Google has been, IMO, very unwilling to take product risk, or risk a PR backlash of the type that Blenderbot or Sydney have gotten. Google has also been very nervous about perceived and actual bias in deployed models.

When people talk about red tape, it's not the kind of red tape that might be useful for AGI alignment, it's instead the kind aimed at minimizing product risks. And when Google says they are willing to take on more risk, here they mean product and reputational risk.

Maybe the same processes that would help with product risk would also help with AGI alignment risk, but frankly I'm skeptical.

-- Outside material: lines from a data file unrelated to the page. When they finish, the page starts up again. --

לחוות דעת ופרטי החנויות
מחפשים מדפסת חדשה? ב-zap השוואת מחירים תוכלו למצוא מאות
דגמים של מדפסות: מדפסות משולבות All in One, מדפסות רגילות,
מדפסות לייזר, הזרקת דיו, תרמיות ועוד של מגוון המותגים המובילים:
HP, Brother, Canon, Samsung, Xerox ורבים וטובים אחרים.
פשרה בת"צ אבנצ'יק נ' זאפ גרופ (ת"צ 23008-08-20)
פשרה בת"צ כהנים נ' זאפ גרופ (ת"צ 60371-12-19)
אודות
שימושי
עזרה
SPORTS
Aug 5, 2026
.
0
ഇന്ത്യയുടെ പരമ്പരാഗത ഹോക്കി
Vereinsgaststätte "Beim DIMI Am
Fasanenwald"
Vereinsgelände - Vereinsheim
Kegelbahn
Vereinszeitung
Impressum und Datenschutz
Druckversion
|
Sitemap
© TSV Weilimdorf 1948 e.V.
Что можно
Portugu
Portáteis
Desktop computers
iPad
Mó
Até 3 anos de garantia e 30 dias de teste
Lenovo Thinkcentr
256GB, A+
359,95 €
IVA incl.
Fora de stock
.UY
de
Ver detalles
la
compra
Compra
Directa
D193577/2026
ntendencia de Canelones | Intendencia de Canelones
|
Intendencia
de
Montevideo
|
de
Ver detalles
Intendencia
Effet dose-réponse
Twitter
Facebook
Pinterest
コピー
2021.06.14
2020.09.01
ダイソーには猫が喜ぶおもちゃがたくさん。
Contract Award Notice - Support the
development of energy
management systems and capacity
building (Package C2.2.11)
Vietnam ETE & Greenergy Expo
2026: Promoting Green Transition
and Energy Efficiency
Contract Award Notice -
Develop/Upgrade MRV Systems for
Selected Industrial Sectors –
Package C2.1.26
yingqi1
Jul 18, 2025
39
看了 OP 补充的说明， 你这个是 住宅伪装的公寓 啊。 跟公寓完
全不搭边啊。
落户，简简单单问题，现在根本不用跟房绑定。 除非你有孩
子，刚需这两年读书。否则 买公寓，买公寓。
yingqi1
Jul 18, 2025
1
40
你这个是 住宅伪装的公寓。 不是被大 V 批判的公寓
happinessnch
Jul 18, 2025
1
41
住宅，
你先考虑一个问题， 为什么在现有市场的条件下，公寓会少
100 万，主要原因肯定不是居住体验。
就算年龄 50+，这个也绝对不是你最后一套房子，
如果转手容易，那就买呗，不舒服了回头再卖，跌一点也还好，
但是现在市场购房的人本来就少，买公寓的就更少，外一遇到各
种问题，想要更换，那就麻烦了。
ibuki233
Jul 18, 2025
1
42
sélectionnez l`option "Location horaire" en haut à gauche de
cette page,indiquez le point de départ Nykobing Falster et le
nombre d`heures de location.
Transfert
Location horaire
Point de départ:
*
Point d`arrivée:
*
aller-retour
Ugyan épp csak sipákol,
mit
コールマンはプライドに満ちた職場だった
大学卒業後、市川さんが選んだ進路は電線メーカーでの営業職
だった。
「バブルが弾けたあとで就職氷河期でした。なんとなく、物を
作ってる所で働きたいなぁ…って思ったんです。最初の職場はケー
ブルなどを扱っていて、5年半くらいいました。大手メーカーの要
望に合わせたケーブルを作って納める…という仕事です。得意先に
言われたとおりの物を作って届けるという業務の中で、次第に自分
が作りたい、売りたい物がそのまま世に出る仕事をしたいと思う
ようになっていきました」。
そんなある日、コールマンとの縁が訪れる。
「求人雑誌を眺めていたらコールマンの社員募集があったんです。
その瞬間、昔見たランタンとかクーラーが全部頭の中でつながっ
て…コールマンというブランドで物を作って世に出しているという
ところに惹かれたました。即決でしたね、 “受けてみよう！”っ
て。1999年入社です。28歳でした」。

I think the problems are different enough that they need a different kind of thinking.

I think Google is better on the big risks than others, at least potentially, since they have some practice at understanding nonobvious secondary effects as applied to search or YouTube ranking.

Note that I'm at Google, but opinions here are mine, not Google's.

Hi Dave, thanks for the great input from the insider perspective.

Do you have any thoughts on whether risk-aversion (either product-related or misalignment-risk) might be contributing to a migration of talent towards lower-governance zones?

If so, are there any effective ways to combat this that don't translate to accepting higher levels of risk?

For sure product risk aversion leads towards people moving to where they can have some impact, for people who don't want pure research roles. I think this is basically fine -- I don't think that product risk is all that concerning at least for now.

Misalignment risk would be a different story but I'm not aware of cases where people moved because of it. (I might not have heard, of course.)